Tiaras + Glass Slippers + Magic Wands = Self-Centered, Narcissistic Material Girls?

(Image from Barnes & Noble)

"'Princess' is how we tell little girls that they are special, precious. 'Princess' is how we express our aspirations, hopes, and dreams for them. 'Princess' is the wish that we could protect them from pain, that they would never know sorrow, that they will live happily ever after ensconced in lace and innocence" (81).

If you're the mother of a little girl, you're no doubt familiar with the Disney Princess phenomenon. How could you not be? The princesses—Cinderella, Snow White, Belle, Sleeping Beauty, Ariel, Tiana, etc.—decorate everything from clothing to bedding to cans of Spaghettios. Their wholesome, inspiring images appeal not just to young girls, but to parents, who find the innocent, fairy tale magic appealing in the increasingly risque world of pop culture. But how innocent is the multibillion dollar "girlie-girl" industry (which includes not just the Princesses, but Barbie, American Girl, etc.), really? Is it doing what parents hope it's doing—encouraging imaginative play, teaching girls to reach for their dreams, and empowering them to embrace femininity, but not be limited by it—or is it turning sweet little princesses into self-centered, narcissistic material girls who expect to be treated like royalty, no matter how they act in return?

To find out, Peggy Orenstein, a writer and mother of one daughter, studied all things pink—from the Princesses at Disneyland to historical dolls at American Girl Place to the backstage world of child beauty pageants. As she trolled through this frothy pastel world, she discovered some shocking trends, issues that convinced her to approach the pretty Princess world with caution. All mothers want their daughters to feel attractive, confident and empowered, but not if it means turning out spoiled brats who are so greedy, selfish and materialistic that they can't function in the real world. As Orenstein examines this troubling fantasyland phenomenon, she offers encouragement and information with the goal of arming parents against the potentially damaging effects of Princess culture on their daughters.

While I don't agree with everything Orenstein says ("I expect and want my daughter to have a healthy, joyous erotic life before marriage. Long, long, long before marriage" [129] - I mean, what mother wants that?), I found Cinderella Ate My Daughter to be both entertaining and disturbing, revealing and troubling. Orenstein writes with an engaging, mother-to-mother tone that allows readers to feel her passion and concern for young girls everywhere. Whether you find Orenstein's attitude toward the sparkly girlie-girl world hysterical and exaggerated or convincing, if not right-on-the-money, one thing is certain: She'll give you something to think about.

(Readalikes: Hm, I can't think of anything. Can you?)

Grade: B

If this were a movie, it would be rated: PG-13 for language (no F-bombs) and frank talk about sexuality

To the FTC, with love: I received a finished copy of Cinderella Ate My Daughter from the generous folks at Harper Collins and TLC Book Tours.
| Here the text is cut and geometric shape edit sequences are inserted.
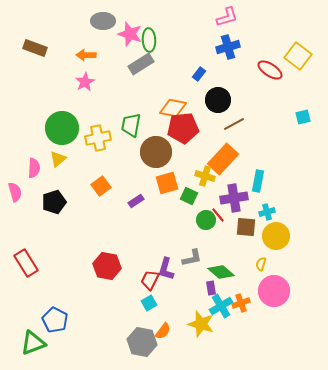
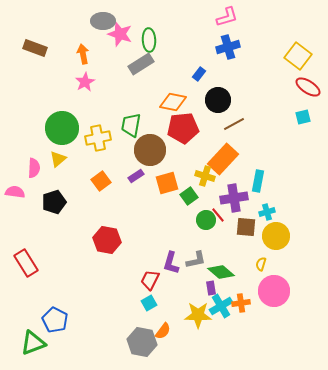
pink star at (130, 34): moved 10 px left
orange arrow at (86, 55): moved 3 px left, 1 px up; rotated 78 degrees clockwise
red ellipse at (270, 70): moved 38 px right, 17 px down
orange diamond at (173, 108): moved 6 px up
brown circle at (156, 152): moved 6 px left, 2 px up
orange square at (101, 186): moved 5 px up
pink semicircle at (15, 192): rotated 66 degrees counterclockwise
green square at (189, 196): rotated 30 degrees clockwise
purple rectangle at (136, 201): moved 25 px up
gray L-shape at (192, 258): moved 4 px right, 2 px down
red hexagon at (107, 266): moved 26 px up
purple L-shape at (166, 269): moved 5 px right, 6 px up
orange cross at (241, 303): rotated 12 degrees clockwise
yellow star at (201, 324): moved 3 px left, 9 px up; rotated 16 degrees counterclockwise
  1. I have three tomboy princesses at home. They've watched most of the princess movies and have a few barbies. They read a few books about the Disney Princesses.

    But they also watch X-men, TMNT, and Batmn. They have as many "boy toys" as "girl toys" and they spend much of their time outside up trees or in the mud...often while wearing a dress.

    They take dance classes now, and someday I want to get them into martial arts too...when we have the extra money. I think it's good for a girl to learn to be graceful and to also learn to defend herself.

    When they were younger, I read to them the book "Princesses are not Quitters." And there seems to be a lot of other princess or female heroine books to promote a healthier idea of what a princess is.

  2. Hmm, I guess I mean to say I neither agree or disagree with the premise of this book. The princess concept isn't bad in and of itself, but if that is the only thing we give our daughters by which to define themselves and we don't teach them that "princess" means responsiblity and caring and kindness, then yeah, princess is bad.

  3. This sounds like a book that would garner a LOT of conversation at a mom's group!

    Thanks for taking the time to read and review it for the tour.